▶ **Supplied data**

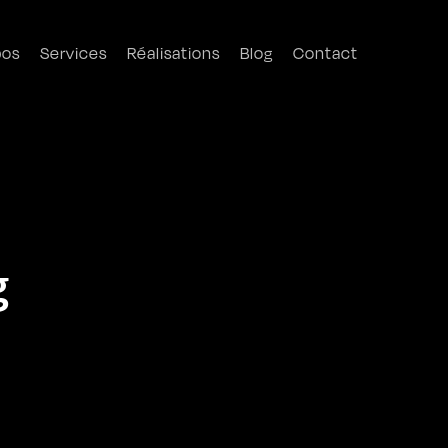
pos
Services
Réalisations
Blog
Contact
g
--
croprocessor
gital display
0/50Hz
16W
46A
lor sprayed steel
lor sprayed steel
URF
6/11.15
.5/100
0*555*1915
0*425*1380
==
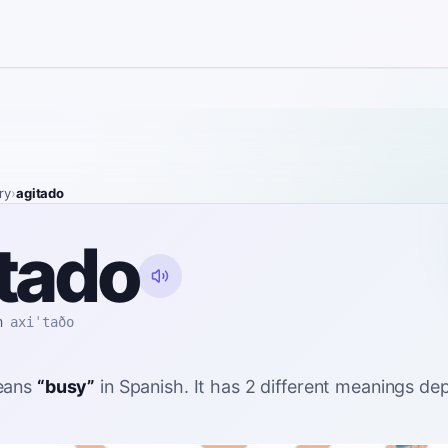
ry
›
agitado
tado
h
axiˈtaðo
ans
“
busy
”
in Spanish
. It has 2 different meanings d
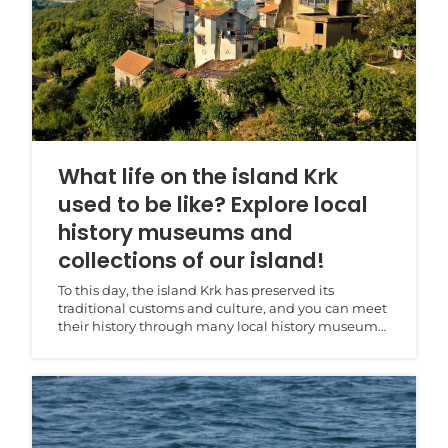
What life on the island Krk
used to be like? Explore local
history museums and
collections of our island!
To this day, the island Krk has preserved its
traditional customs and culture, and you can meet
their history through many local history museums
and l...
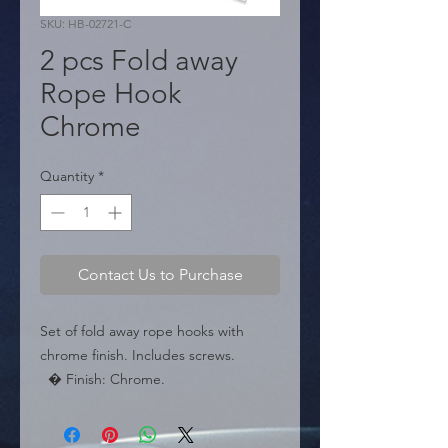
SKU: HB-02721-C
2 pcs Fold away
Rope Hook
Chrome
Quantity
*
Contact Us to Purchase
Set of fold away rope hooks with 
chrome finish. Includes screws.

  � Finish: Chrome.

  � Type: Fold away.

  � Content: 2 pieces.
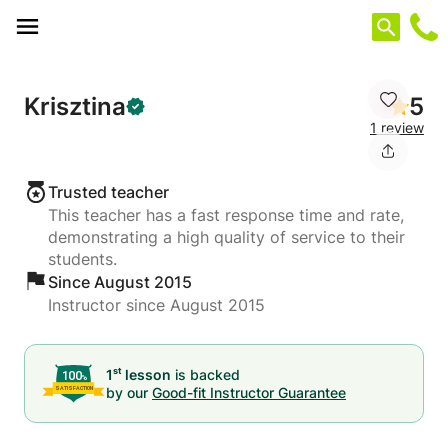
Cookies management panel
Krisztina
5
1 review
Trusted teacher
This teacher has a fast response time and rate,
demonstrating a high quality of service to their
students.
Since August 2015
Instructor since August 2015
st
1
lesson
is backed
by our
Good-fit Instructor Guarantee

▶ **Work instruction**
Write down every line of the data above that includes the string "August".

▶ **Task output**
Since August 2015
Instructor since August 2015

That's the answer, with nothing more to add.